I've been reading with great delight David Plotz's Blogging the Bible at Slate.com. I've been motivated to enter the Fray, the readers' discussion boards.

Too much of that discussion ends up being offended Christians resorting to proselytizing and raging atheists calling Bible believers stupid. Actually, it isn't a large portion of the discussion, but any bit of that is too much for my tastes.

In a discussion about actual warfare (i.e. not simply the culture wars) I posted the following:

I have always been more interested in common ground than winning the high ground. I agree that too much war is either religiously motivated or at least religion is used to serve politically or economically motivated warmongering. If we could learn to get along as people of faith, war may indeed cease to be.

I remember about 20 years ago when a group suggested that a modest proposal for peace would be for the Christians of the world to agree not to kill each other. That would be a good start, but, of course, we need to see the truths taught by other faith traditions as well and extend that peace effort.

What btD calls cynicism, I might consider open-mindedness - at least in relation to my own search for truth. Once a religious practitioner (and I am one) accepts that he/she may not have a corner on the truth a wonderful world of other truth stories (myths in the best sense as Joseph Campbell would remind us) opens up to instruct the seeker. What I continually find is how the truth in other stories points to the same truth taught in my own tradition. Often, I find that what I see in another myth is simply less obvious in my own paradigm.

Once I took Campbell seriously and decided to avoid "getting stuck in the metaphor" I was able to engage in these kind of enlightening discussions.


I'm sorry for this being out of context, but it is an example of what I am striving to accomplish with this blog.
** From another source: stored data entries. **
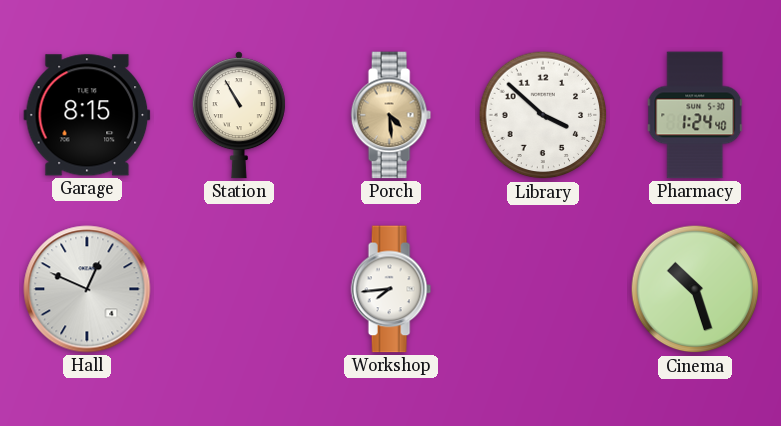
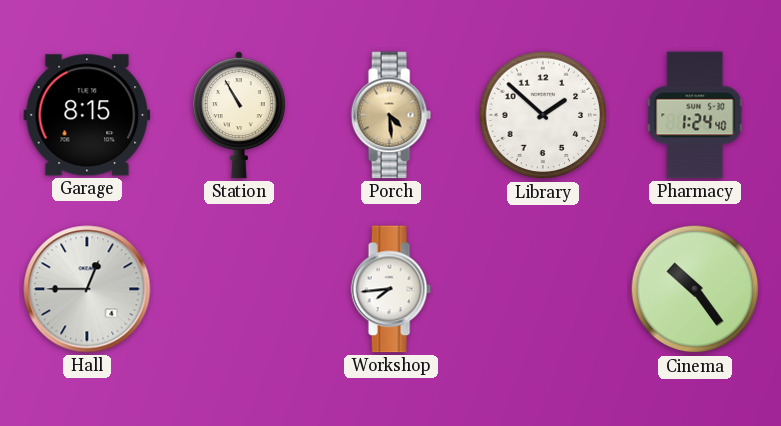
Library: 3:52 -> 1:52
Hall: 12:49 -> 12:45
Cinema: 10:27 -> 10:24
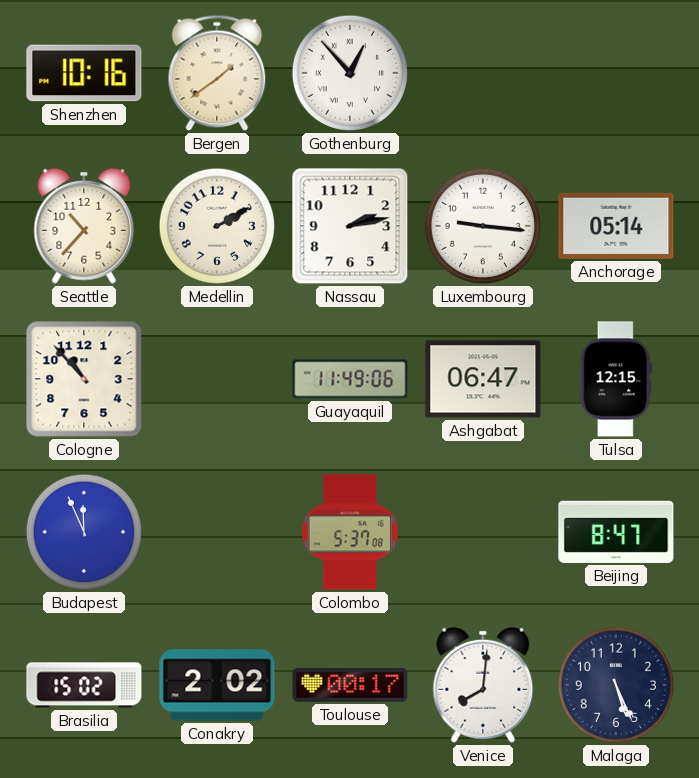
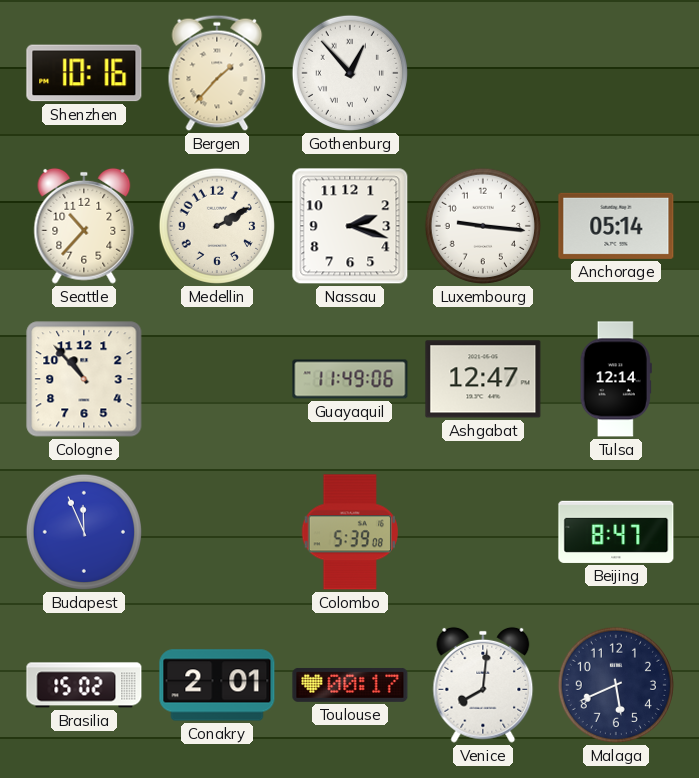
Bergen: 1:39 -> 1:37
Nassau: 2:13 -> 2:18
Ashgabat: 06:47 -> 12:47
Tulsa: 12:15 -> 12:14
Colombo: 5:37 -> 5:39
Conakry: 2:02 -> 2:01
Malaga: 5:26 -> 5:41
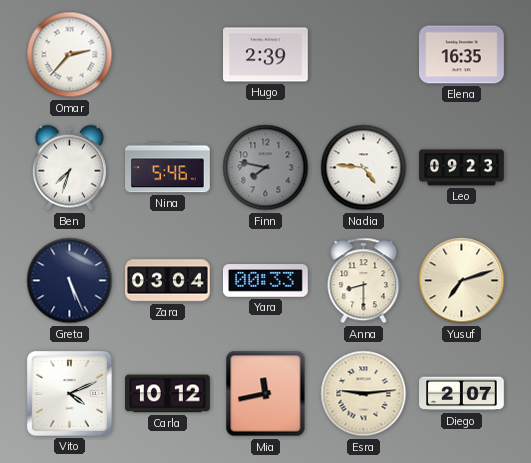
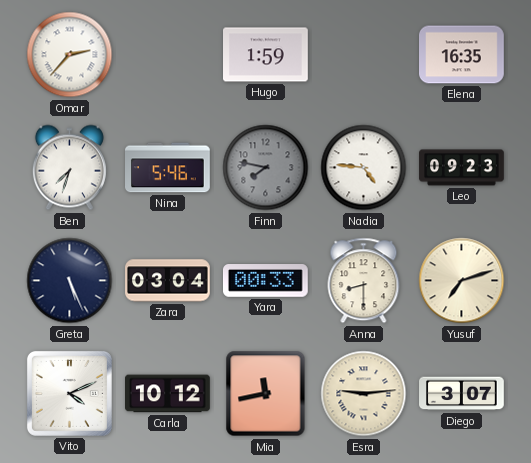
Hugo: 2:39 -> 1:59
Diego: 2:07 -> 3:07
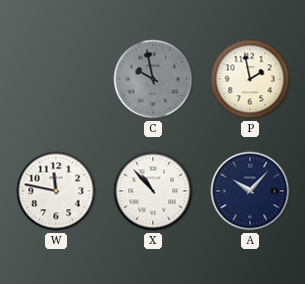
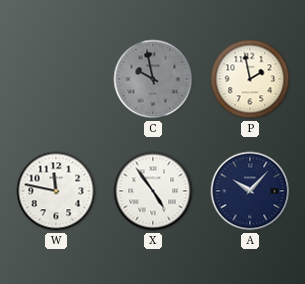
X: 10:53 -> 4:54
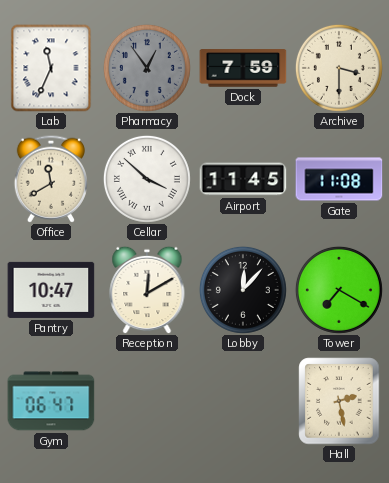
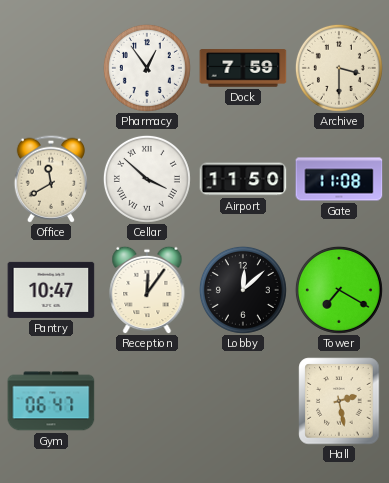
Lab: 11:34 -> none
Pharmacy dial: grey -> white
Airport: 11:45 -> 11:50
Reception: 12:10 -> 12:06
Lobby: 12:07 -> 12:08
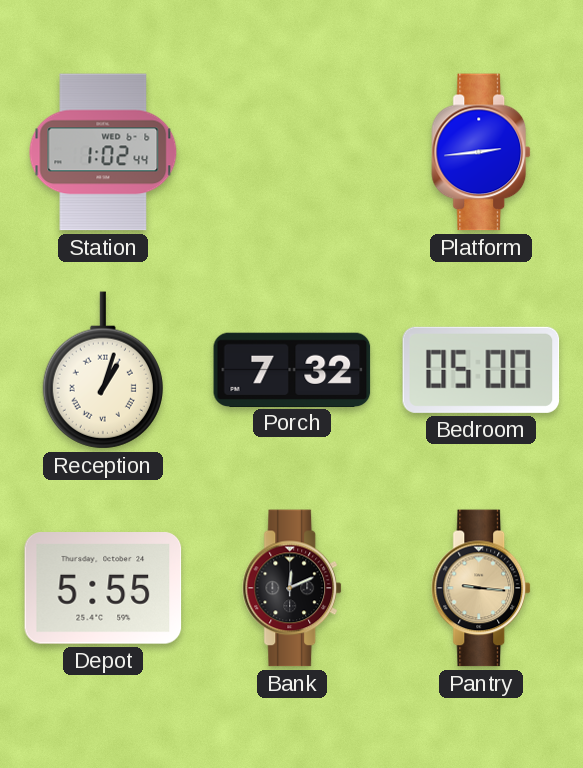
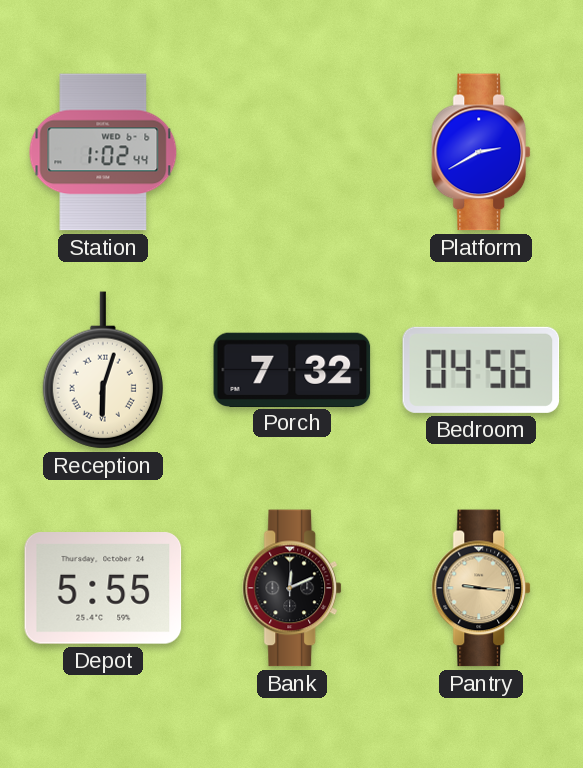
Platform: 2:44 -> 2:40
Reception: 1:03 -> 6:03
Bedroom: 05:00 -> 04:56
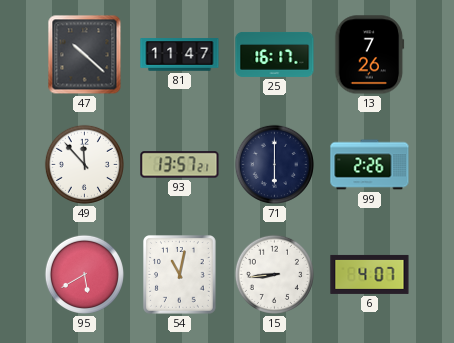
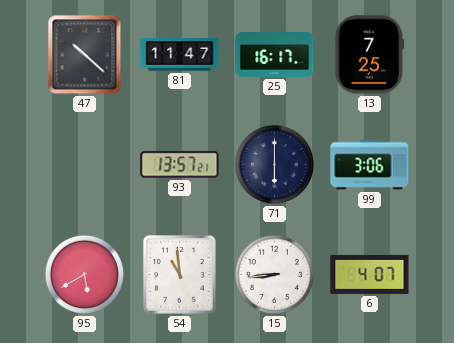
13: 7:26 -> 7:25
49: 11:53 -> none
99: 2:26 -> 3:06
54: 11:02 -> 10:59
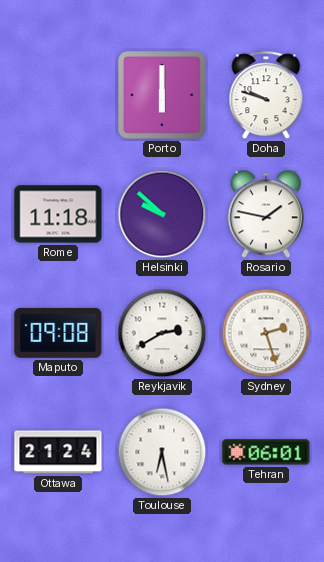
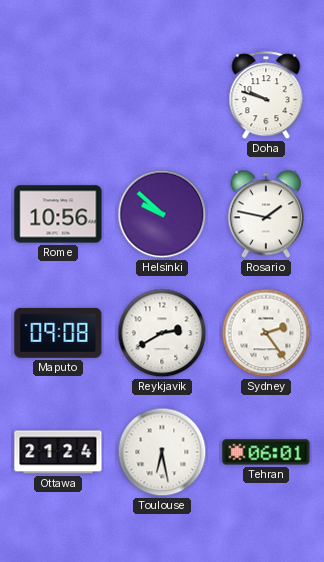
Porto: 6:00 -> none
Rome: 11:18 -> 10:56
Sydney: 2:27 -> 2:24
You can read the thread that my response started here.

2 comments:

Hollands Opus said...

Hi Ian
Intersting blog.

Don't you get the sense that Joseph Cambell sees himself as able to step outside the plethora of metaphors and individual belief systems, and claim to have the right meta-narrative; the meta narrative that we all may find the same truths if we can escape our own metaphor?

His initial claim though, does not seem to allow him room to do that, does it?

Its kind of like the parable of the man in India who blindfolds all the men and has them touch a different part of an elephant, then asks them to describe what they are touching. The lesson supposedly being we all have part of the truth that makes up the whole truth. The irony though, is that he is not blindfolded and is able to describe in a way he would not allow others.

Do you think that is a fair critique of Joseph Campbell?

Culture Dove said...

Well HO,you found me quickly! Welcome to my forum, I'll try to be as gracious here as you are at yours.

What you are saying about Campbell is fair, but what I would suggest is that even if Campbell (as all of us)is one of the blind men then he is the one going about the room gathering the stories trying to find the common threads in order to create the meta-narrative. In other words I'm not certain that his claim is that he is able to "rise above" the systems and see the one true meta-narrative, but perhaps it is more that he is naming patterns by looking at the plethora of belief systems.